**WHAT THIS TASK INVOLVES**
Restate word for word the entries below, starting with the line with "Describe the element at coordinates (69, 343)" and continuing through the line with "The image size is (730, 2576).". Include both of those lines and no others.

**AVAILABLE DATA**
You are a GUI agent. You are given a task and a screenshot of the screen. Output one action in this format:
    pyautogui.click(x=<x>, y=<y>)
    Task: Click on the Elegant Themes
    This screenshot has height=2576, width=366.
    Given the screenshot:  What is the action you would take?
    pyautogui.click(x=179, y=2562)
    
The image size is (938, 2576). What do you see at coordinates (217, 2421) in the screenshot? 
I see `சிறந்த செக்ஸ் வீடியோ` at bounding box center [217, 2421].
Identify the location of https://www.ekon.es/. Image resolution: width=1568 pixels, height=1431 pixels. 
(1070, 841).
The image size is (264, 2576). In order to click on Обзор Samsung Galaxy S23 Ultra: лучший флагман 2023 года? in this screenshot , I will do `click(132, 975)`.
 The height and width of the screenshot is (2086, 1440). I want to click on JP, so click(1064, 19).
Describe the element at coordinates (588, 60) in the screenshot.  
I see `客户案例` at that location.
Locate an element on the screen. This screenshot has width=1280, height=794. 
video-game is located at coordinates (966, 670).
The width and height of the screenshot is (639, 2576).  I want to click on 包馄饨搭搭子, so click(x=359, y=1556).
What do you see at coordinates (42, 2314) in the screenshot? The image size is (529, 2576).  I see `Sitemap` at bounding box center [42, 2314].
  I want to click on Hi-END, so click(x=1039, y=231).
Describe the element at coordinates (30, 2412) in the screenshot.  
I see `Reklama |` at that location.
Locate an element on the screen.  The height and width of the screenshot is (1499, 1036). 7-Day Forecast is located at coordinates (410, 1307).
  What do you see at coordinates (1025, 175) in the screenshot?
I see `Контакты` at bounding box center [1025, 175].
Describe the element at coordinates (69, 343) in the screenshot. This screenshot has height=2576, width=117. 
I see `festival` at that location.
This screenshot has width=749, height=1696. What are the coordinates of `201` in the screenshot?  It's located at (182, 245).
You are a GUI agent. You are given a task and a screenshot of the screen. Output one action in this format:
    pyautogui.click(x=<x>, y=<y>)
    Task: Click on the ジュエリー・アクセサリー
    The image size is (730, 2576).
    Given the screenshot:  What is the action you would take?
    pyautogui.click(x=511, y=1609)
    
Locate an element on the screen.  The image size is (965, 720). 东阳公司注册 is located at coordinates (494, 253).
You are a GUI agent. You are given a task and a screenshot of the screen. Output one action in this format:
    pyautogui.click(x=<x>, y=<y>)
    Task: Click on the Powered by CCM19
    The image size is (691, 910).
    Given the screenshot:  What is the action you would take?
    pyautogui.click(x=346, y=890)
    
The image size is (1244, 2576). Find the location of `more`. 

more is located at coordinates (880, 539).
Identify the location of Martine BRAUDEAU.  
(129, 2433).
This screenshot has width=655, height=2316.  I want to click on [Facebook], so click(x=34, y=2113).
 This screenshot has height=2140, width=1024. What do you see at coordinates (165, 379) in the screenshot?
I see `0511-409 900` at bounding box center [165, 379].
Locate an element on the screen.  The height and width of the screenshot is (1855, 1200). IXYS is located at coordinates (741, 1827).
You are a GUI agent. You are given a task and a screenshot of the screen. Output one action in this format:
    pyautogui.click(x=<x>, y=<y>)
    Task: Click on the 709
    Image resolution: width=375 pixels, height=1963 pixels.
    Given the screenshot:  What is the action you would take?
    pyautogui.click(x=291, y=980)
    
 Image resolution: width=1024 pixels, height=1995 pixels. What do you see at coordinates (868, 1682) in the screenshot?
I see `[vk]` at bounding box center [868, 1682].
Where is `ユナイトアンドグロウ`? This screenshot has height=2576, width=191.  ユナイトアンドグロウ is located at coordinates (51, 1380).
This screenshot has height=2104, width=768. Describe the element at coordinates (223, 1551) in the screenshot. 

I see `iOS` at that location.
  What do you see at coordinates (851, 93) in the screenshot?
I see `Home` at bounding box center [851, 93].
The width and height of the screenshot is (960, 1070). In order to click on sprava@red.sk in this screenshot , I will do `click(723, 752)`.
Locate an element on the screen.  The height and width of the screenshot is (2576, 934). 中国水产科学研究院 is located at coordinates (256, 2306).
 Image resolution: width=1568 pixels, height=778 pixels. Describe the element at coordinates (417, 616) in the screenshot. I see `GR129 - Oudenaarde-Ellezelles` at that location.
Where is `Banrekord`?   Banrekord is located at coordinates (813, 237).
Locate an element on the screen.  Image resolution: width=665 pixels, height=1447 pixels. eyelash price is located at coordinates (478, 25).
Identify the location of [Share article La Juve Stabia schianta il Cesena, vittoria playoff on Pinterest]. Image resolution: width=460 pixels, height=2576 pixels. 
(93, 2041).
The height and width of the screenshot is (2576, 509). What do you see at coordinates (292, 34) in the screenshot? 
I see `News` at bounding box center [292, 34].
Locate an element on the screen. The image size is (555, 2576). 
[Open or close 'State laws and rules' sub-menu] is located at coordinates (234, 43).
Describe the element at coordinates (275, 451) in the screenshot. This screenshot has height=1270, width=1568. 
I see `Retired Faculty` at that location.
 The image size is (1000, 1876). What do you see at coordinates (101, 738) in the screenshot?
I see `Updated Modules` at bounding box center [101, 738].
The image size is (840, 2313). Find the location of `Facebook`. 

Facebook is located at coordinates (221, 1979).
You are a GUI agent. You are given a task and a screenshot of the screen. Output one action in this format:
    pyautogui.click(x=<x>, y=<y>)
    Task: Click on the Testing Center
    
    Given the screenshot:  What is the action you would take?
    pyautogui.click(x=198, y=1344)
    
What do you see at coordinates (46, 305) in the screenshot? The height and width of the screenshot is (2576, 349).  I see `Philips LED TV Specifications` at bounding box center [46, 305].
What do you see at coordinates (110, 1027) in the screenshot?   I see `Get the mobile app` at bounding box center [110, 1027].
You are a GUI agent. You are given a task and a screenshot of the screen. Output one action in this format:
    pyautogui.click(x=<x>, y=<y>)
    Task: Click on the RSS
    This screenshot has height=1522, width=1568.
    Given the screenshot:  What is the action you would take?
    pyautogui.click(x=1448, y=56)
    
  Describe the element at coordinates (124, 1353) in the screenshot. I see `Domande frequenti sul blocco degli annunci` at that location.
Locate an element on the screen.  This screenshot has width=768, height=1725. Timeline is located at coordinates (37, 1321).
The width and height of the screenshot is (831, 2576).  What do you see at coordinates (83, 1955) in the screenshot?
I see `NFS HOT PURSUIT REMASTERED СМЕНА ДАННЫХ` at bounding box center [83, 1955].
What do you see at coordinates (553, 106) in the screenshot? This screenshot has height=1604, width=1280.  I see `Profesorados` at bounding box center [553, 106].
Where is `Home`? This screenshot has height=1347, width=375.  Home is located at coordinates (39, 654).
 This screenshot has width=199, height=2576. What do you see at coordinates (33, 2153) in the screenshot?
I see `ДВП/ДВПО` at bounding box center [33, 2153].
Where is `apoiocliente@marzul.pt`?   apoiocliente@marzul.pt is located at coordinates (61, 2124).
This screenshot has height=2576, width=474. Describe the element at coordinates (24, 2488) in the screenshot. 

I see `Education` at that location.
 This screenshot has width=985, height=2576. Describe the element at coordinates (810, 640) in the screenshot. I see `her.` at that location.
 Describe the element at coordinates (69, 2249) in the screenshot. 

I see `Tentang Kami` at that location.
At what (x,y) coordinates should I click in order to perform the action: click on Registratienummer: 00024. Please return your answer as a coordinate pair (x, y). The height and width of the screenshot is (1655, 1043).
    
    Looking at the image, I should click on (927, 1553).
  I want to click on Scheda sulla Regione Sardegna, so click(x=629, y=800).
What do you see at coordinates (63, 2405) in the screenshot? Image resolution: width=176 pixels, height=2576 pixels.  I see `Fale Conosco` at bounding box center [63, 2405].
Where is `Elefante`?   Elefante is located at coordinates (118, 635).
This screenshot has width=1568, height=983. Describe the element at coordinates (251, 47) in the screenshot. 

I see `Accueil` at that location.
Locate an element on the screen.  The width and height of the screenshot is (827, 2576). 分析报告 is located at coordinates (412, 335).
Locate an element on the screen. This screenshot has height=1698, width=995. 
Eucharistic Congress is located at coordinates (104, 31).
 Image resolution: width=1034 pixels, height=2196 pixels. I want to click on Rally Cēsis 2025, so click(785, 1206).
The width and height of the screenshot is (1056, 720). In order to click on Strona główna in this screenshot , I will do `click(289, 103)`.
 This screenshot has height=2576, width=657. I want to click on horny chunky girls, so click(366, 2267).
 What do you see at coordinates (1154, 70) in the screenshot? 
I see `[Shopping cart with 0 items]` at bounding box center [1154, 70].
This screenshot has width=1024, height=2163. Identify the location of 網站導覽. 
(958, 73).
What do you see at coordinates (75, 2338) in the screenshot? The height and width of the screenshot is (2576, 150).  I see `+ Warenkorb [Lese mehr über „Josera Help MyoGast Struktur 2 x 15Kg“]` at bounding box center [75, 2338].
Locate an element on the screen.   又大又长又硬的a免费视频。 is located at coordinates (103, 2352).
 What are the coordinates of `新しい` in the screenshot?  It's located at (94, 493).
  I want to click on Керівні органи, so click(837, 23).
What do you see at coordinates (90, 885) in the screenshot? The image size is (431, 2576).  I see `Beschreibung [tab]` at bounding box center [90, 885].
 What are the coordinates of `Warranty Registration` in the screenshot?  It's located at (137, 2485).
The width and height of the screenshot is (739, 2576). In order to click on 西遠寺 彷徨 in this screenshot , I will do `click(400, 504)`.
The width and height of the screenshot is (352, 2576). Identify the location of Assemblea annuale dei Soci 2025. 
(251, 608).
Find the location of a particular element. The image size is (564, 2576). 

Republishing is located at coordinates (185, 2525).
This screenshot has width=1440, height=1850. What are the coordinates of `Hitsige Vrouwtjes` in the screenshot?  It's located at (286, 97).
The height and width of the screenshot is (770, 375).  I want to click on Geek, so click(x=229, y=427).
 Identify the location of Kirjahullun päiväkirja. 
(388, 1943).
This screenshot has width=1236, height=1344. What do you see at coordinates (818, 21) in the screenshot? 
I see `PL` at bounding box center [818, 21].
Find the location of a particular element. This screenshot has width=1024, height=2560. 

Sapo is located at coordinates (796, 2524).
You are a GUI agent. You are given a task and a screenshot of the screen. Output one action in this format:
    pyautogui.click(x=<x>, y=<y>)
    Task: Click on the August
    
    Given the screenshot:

**EXERCISE OUTPUT**
Describe the element at coordinates (69, 343) in the screenshot. This screenshot has height=2576, width=117. 
I see `festival` at that location.
This screenshot has width=749, height=1696. What are the coordinates of `201` in the screenshot?  It's located at (182, 245).
You are a GUI agent. You are given a task and a screenshot of the screen. Output one action in this format:
    pyautogui.click(x=<x>, y=<y>)
    Task: Click on the ジュエリー・アクセサリー
    The image size is (730, 2576).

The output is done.